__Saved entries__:
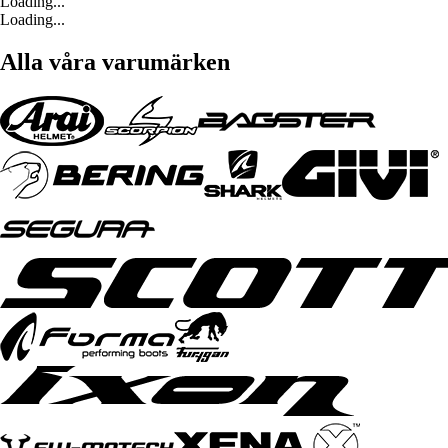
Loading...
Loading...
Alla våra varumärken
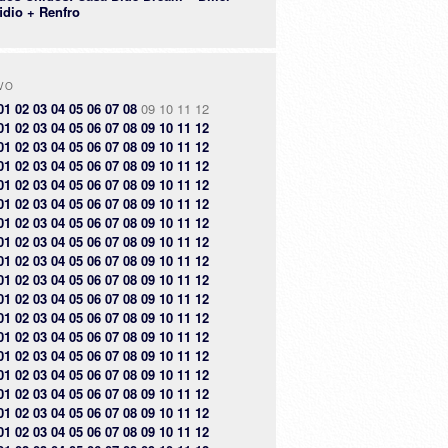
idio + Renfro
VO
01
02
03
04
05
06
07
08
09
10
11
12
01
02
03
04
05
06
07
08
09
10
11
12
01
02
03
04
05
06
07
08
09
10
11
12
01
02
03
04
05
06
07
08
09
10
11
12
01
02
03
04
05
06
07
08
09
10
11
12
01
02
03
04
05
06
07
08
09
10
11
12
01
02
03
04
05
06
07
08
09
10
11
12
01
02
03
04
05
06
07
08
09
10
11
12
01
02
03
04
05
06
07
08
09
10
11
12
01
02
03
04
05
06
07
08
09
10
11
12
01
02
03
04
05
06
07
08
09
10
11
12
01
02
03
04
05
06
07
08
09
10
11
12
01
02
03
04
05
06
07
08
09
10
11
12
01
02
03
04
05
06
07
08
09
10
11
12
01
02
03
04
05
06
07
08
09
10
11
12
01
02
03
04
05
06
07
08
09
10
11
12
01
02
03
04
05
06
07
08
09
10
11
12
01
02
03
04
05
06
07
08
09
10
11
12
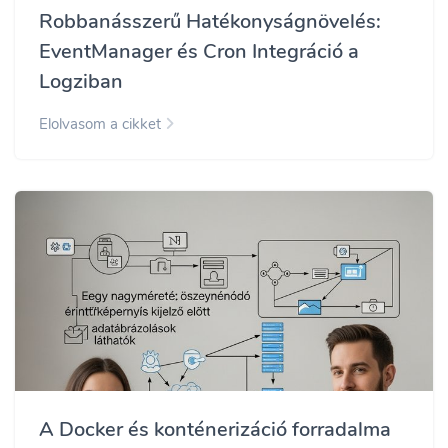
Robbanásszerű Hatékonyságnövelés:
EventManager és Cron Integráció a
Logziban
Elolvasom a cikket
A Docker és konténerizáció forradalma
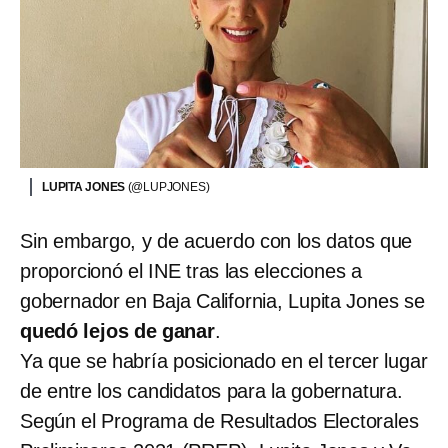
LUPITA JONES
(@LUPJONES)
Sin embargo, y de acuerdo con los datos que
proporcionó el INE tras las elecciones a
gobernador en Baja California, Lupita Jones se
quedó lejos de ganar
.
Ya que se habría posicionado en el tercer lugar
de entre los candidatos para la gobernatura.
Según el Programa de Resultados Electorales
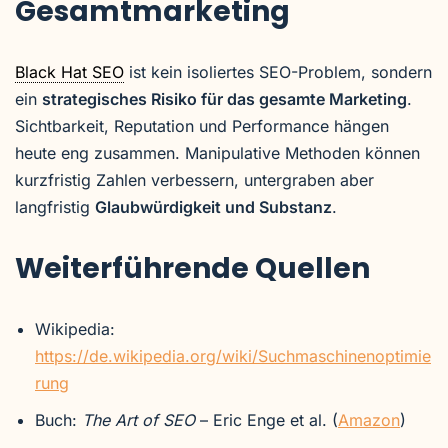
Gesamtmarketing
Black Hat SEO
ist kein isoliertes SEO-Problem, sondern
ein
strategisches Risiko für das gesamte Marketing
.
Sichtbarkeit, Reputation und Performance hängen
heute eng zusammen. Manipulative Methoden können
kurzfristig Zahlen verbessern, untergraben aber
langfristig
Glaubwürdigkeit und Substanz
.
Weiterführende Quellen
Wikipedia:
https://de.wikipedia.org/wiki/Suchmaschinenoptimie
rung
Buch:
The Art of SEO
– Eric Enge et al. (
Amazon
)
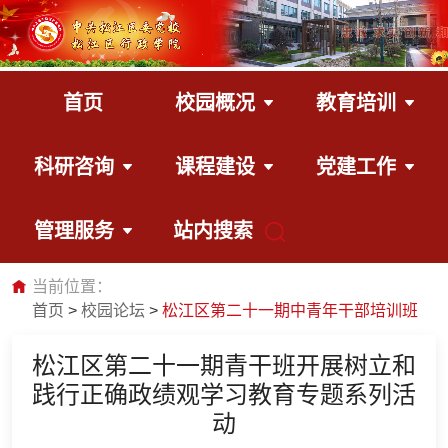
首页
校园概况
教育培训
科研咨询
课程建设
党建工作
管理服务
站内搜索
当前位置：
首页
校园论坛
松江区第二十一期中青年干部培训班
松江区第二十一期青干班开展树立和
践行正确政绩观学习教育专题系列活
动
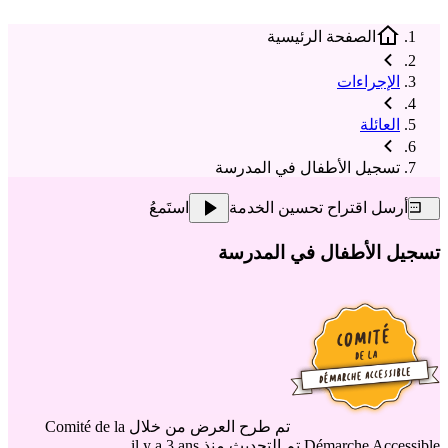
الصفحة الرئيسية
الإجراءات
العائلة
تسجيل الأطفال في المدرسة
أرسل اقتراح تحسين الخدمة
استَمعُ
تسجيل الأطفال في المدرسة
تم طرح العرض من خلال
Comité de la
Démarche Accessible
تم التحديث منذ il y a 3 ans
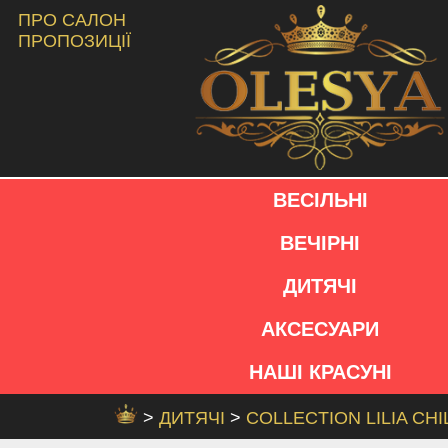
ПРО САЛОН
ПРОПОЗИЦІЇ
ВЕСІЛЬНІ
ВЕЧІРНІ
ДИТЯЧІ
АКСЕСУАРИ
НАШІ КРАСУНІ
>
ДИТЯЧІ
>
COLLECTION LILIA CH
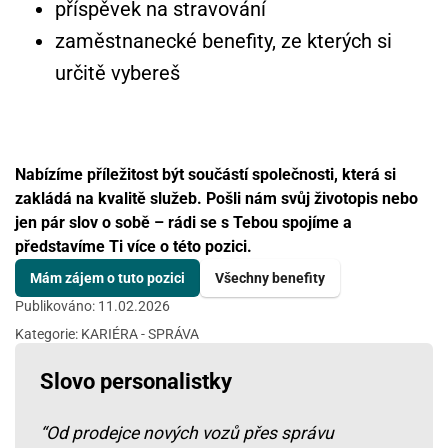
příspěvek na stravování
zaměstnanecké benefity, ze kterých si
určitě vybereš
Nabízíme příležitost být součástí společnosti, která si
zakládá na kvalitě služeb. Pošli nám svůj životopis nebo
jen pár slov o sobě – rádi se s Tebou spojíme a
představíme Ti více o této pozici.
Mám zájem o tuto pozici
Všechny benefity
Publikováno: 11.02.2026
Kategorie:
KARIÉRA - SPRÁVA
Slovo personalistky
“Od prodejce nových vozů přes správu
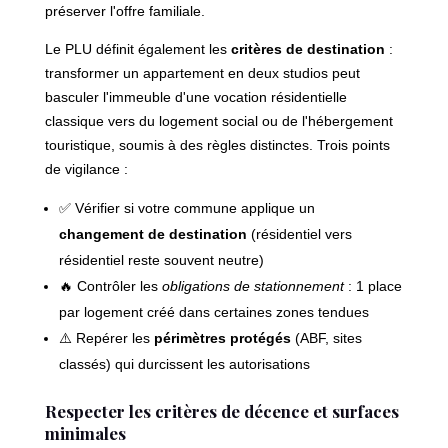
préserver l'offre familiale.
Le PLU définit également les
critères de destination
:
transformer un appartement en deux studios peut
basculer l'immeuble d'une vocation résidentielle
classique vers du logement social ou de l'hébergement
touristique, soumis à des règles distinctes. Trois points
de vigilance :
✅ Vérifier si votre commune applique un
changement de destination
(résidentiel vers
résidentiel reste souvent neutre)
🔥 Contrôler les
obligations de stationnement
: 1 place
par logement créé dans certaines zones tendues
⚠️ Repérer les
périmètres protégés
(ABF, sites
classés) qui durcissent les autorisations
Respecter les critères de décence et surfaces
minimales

__Exercise directions__: With the pictures omitted, give every line above again exactly.

__Answer to this problem__:
Loading...
Loading...
Alla våra varumärken
idio + Renfro
VO
01
02
03
04
05
06
07
08
09
10
11
12
01
02
03
04
05
06
07
08
09
10
11
12
01
02
03
04
05
06
07
08
09
10
11
12
01
02
03
04
05
06
07
08
09
10
11
12
01
02
03
04
05
06
07
08
09
10
11
12
01
02
03
04
05
06
07
08
09
10
11
12
01
02
03
04
05
06
07
08
09
10
11
12
01
02
03
04
05
06
07
08
09
10
11
12
01
02
03
04
05
06
07
08
09
10
11
12
01
02
03
04
05
06
07
08
09
10
11
12
01
02
03
04
05
06
07
08
09
10
11
12
01
02
03
04
05
06
07
08
09
10
11
12
01
02
03
04
05
06
07
08
09
10
11
12
01
02
03
04
05
06
07
08
09
10
11
12
01
02
03
04
05
06
07
08
09
10
11
12
01
02
03
04
05
06
07
08
09
10
11
12
01
02
03
04
05
06
07
08
09
10
11
12
01
02
03
04
05
06
07
08
09
10
11
12
Robbanásszerű Hatékonyságnövelés:
EventManager és Cron Integráció a
Logziban
Elolvasom a cikket
A Docker és konténerizáció forradalma
LUPITA JONES
(@LUPJONES)
Sin embargo, y de acuerdo con los datos que
proporcionó el INE tras las elecciones a
gobernador en Baja California, Lupita Jones se
quedó lejos de ganar
.
Ya que se habría posicionado en el tercer lugar
de entre los candidatos para la gobernatura.
Según el Programa de Resultados Electorales
Gesamtmarketing
Black Hat SEO
ist kein isoliertes SEO-Problem, sondern
ein
strategisches Risiko für das gesamte Marketing
.
Sichtbarkeit, Reputation und Performance hängen
heute eng zusammen. Manipulative Methoden können
kurzfristig Zahlen verbessern, untergraben aber
langfristig
Glaubwürdigkeit und Substanz
.
Weiterführende Quellen
Wikipedia:
https://de.wikipedia.org/wiki/Suchmaschinenoptimie
rung
Buch:
The Art of SEO
– Eric Enge et al. (
Amazon
)
首页
校园概况
教育培训
科研咨询
课程建设
党建工作
管理服务
站内搜索
当前位置：
首页
校园论坛
松江区第二十一期中青年干部培训班
松江区第二十一期青干班开展树立和
践行正确政绩观学习教育专题系列活
动
الصفحة الرئيسية
الإجراءات
العائلة
تسجيل الأطفال في المدرسة
أرسل اقتراح تحسين الخدمة
استَمعُ
تسجيل الأطفال في المدرسة
تم طرح العرض من خلال
Comité de la
Démarche Accessible
تم التحديث منذ il y a 3 ans
ПРО САЛОН
ПРОПОЗИЦІЇ
ВЕСІЛЬНІ
ВЕЧІРНІ
ДИТЯЧІ
АКСЕСУАРИ
НАШІ КРАСУНІ
>
ДИТЯЧІ
>
COLLECTION LILIA CH
příspěvek na stravování
zaměstnanecké benefity, ze kterých si
určitě vybereš
Nabízíme příležitost být součástí společnosti, která si
zakládá na kvalitě služeb. Pošli nám svůj životopis nebo
jen pár slov o sobě – rádi se s Tebou spojíme a
představíme Ti více o této pozici.
Mám zájem o tuto pozici
Všechny benefity
Publikováno: 11.02.2026
Kategorie:
KARIÉRA - SPRÁVA
Slovo personalistky
“Od prodejce nových vozů přes správu
préserver l'offre familiale.
Le PLU définit également les
critères de destination
:
transformer un appartement en deux studios peut
basculer l'immeuble d'une vocation résidentielle
classique vers du logement social ou de l'hébergement
touristique, soumis à des règles distinctes. Trois points
de vigilance :
✅ Vérifier si votre commune applique un
changement de destination
(résidentiel vers
résidentiel reste souvent neutre)
🔥 Contrôler les
obligations de stationnement
: 1 place
par logement créé dans certaines zones tendues
⚠️ Repérer les
périmètres protégés
(ABF, sites
classés) qui durcissent les autorisations
Respecter les critères de décence et surfaces
minimales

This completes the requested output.